From the point-of-view of the storyteller in each verse, these types of capers are necessary in order to survive, to provide their families with “money and thangs,” as the chorus suggests, because their opportunities for economic sustenance are otherwise non-existent. When M-1 provides instructions on how to go down to the welfare office and make a false claim for government assistance, he justifies his actions by exclaiming “f*** welfare, we say reparations.”

The song purposefully utilizes extreme imagery in order to convey to the listener the sense of desperation that fuels the actions described therein. In real life, that desperation manifests itself in much more subtle ways, such as in the case of Kelley Williams-Bolar. Williams-Bolar is the 40 year-old single mother of two daughters living in Akron, Ohio who has been sentenced to 10 days in jail, 80 hours of community service, and three years on probation for falsifying records in order to send her children to a better school district.

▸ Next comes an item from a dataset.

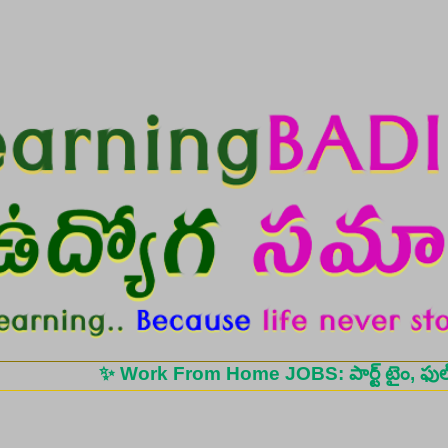
Skip to main content
✨ Work From Home JOBS: పార్ట్ టైం, ఫుల్ టైం ఉద్యో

On official documents, she reported that her daughters resided with their grandfather, Edward Williams, in order that they would be eligible to attend school in suburban district of Copley-Fairlawn, when in actuality they lived at home with their mother in a public housing project in Akron. As a result of now having a felony on her record, Williams-Bolar is no longer eligible to complete the teaching license she was a mere 12 credits shy of receiving from Akron University.

Undoubtedly Williams-Bolar broke the law, but a case such as this raises a litany of questions: is the punishment too harsh? How many other parents are doing the same and are getting away with it? Do the ends justify the means?

These are all valid questions, and the dialogue that is sure to arise from this case there will be answers bandied about from every corner, but might I suggest that all of them are questions that only serve to address very surface issues. The question that must be posed and answered if we wish to unburden ourselves from such stories is this: when do we stop pretending?

When do we stop pretending that Williams-Bolar’s actions exist in some sort of vacuum, and are not the result of structural inequalities our social and economic systems? When do we stop pretending that the system is perfect and only fails when “a few bad apples” get caught disrupting it? When do we stop pretending that all it takes is hard work to achieve the “American dream,” even when our American version of capitalism continues to reward the richest among us and place unfair and unjust burdens on the rest? When do we stop pretending that Williams-Bolar is alone?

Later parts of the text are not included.